Let $A$ be a set of cardinality $k$ and denote $\sum_A$ the set of all bijection from $A$ to $A$.
Also denote $k! = \mathrm{card}\left(\sum_A \right)$. Prove that $k!=2^k$.

My proof consists of finding a bijection $F:\sum_A\to P(A)$ which associates each bijection from the left to the set of its fixed points. Then the result would follow.
($P(A)$=the power set of $A$).
Since this proof seems quite easy I am afraid it is wrong. Can someone enlighten me?
Thank you very much!
 A: First of all, unless you limit yourself to infinite sets this statement is wrong. It is wrong because for $k=3$ we have $3!=6<8=2^3$.
For infinite sets, assuming the axiom of choice, this is true. To see why note that $f\colon A\to A$ means that $f\subseteq A\times A$, so $\Sigma_A\subseteq\mathcal P(A\times A)$.
Assuming the axiom of choice $|A|=|A\times A|$ and therefore $|\Sigma_A|\leq 2^k$. You still have to show the other direction holds as well.
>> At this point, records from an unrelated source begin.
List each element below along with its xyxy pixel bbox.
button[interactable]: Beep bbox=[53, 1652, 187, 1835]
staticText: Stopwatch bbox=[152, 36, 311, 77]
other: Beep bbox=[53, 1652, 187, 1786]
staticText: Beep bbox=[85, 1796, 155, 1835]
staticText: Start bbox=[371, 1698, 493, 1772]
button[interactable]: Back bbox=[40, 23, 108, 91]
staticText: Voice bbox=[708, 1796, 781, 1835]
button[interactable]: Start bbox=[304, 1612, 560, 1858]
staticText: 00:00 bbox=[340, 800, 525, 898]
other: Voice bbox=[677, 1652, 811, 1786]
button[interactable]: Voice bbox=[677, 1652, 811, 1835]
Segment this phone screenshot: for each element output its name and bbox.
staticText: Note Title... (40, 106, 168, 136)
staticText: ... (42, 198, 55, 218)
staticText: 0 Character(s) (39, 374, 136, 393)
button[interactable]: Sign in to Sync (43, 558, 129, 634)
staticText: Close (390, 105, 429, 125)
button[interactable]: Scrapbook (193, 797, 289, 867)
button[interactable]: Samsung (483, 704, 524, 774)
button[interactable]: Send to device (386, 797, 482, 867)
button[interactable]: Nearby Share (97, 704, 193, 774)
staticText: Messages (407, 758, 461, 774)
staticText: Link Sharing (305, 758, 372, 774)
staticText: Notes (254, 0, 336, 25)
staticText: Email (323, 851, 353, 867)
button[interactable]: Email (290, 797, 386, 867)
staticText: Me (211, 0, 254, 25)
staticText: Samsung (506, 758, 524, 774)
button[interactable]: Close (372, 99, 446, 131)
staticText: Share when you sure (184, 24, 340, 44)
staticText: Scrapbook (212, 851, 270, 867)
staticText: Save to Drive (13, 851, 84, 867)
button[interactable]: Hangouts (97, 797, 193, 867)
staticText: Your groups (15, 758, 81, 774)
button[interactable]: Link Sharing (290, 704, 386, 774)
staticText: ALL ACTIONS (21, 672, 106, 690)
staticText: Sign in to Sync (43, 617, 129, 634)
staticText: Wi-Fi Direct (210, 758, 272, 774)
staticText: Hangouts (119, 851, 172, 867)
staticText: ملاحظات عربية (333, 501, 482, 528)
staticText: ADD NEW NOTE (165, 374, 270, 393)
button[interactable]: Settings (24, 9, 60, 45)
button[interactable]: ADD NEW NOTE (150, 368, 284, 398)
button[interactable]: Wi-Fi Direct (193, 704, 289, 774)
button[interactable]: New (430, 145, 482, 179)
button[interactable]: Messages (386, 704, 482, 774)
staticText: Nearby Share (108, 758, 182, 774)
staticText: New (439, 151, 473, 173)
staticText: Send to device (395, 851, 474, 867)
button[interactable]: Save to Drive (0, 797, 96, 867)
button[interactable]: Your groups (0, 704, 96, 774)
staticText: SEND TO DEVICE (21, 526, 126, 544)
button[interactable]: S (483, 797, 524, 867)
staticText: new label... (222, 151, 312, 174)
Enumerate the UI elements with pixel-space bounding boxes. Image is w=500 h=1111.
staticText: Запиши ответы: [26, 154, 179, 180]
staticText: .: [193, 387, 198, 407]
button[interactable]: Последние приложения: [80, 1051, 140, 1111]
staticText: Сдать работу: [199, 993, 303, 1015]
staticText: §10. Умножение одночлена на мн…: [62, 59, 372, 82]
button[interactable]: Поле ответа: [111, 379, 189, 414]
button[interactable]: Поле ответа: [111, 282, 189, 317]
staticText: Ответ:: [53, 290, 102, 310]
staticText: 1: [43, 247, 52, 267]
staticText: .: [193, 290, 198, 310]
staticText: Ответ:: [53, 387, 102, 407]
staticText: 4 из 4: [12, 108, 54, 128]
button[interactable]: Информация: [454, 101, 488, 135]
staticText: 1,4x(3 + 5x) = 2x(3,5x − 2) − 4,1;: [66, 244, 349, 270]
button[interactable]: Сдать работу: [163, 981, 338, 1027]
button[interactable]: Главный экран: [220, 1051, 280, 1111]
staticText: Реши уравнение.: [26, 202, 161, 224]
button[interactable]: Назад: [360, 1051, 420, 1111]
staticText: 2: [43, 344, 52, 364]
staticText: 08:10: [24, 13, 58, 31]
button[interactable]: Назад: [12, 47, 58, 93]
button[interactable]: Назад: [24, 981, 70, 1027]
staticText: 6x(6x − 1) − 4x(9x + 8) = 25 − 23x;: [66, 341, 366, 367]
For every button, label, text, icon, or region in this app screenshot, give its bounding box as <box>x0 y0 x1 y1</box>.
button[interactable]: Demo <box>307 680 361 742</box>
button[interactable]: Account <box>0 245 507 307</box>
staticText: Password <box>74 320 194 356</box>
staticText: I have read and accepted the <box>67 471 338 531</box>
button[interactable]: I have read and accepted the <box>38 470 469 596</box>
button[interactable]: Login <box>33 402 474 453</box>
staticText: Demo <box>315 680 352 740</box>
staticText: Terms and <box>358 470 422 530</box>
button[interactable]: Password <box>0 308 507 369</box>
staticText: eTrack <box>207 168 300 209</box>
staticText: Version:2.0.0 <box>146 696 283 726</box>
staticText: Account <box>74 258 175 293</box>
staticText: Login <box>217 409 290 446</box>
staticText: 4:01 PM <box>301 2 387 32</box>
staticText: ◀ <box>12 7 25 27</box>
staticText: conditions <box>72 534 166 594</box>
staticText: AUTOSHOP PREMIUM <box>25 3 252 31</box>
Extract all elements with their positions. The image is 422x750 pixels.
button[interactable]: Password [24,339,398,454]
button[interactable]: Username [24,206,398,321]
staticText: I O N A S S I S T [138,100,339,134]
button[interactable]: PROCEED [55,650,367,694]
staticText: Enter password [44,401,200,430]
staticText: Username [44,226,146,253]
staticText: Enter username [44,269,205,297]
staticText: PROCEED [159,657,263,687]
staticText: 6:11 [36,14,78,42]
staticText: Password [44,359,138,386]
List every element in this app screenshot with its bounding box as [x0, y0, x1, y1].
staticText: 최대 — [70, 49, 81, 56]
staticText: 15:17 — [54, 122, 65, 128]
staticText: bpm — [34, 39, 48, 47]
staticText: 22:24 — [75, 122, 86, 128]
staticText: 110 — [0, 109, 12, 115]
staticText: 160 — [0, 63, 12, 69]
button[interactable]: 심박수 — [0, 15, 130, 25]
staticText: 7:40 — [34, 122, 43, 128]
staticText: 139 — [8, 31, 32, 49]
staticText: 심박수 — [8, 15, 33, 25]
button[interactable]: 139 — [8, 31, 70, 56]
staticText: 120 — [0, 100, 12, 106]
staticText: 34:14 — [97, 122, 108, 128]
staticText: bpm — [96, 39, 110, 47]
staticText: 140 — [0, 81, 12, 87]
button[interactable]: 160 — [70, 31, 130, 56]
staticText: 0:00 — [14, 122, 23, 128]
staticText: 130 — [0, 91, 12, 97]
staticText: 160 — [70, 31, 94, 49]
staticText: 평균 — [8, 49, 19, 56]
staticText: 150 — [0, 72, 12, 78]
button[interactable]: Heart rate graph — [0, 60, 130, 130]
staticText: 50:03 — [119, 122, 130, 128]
In order to show that, you need to find $2^k$ distinct bijections from $A$ to itself.
Hint: There are $2^k$ different pairs $A_1,A_2\subseteq A$ such that $\{A_1,A_2\}$ is a partition of $A$ and $|A_1|=|A_2|$. For every such pair we define a unique $f\colon A\to A$ which sends $A_1$ to $A_2$ and vice versa, conclude the wanted equality of cardinals.
A: Hint:


*

*Every on $A$ bijection is a function from $A$ to $A$.

*Every function from $A$ to $A$ is a relation on $A\times A$.

*A relation on $A\times A$ is just a subset of $A\times A$.

*What's the cardinality of $A\times A$ when $A$ is infinite?